DATASET EXTRACT Block Start

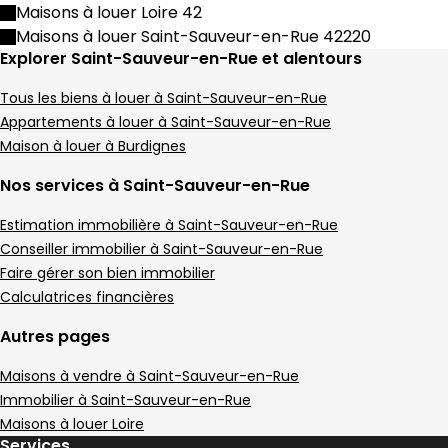
Maison • 5 pièces • 108 m²
Maisons à louer Loire 42
4 chambres
E
DPE :
Maisons à louer Saint-Sauveur-en-Rue 42220
,
,
Terrain 5 m²
Explorer Saint-Sauveur-en-Rue et alentours
,
Tous les biens à louer à Saint-Sauveur-en-Rue
Appartements à louer à Saint-Sauveur-en-Rue
Maison à louer à Burdignes
Nos services à Saint-Sauveur-en-Rue
Estimation immobilière à Saint-Sauveur-en-Rue
Conseiller immobilier à Saint-Sauveur-en-Rue
Faire gérer son bien immobilier
Calculatrices financières
Autres pages
Maisons à vendre à Saint-Sauveur-en-Rue
Immobilier à Saint-Sauveur-en-Rue
Maisons à louer Loire
Services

DATASET EXTRACT Block End

WHAT YOU NEED TO DO:
What you return should consist solely of the lines from the one containing "Calculatrices financières" through the end of the entries above, reproduced exactly.

SOLUTION FOR THIS EXERCISE:
Calculatrices financières
Autres pages
Maisons à vendre à Saint-Sauveur-en-Rue
Immobilier à Saint-Sauveur-en-Rue
Maisons à louer Loire
Services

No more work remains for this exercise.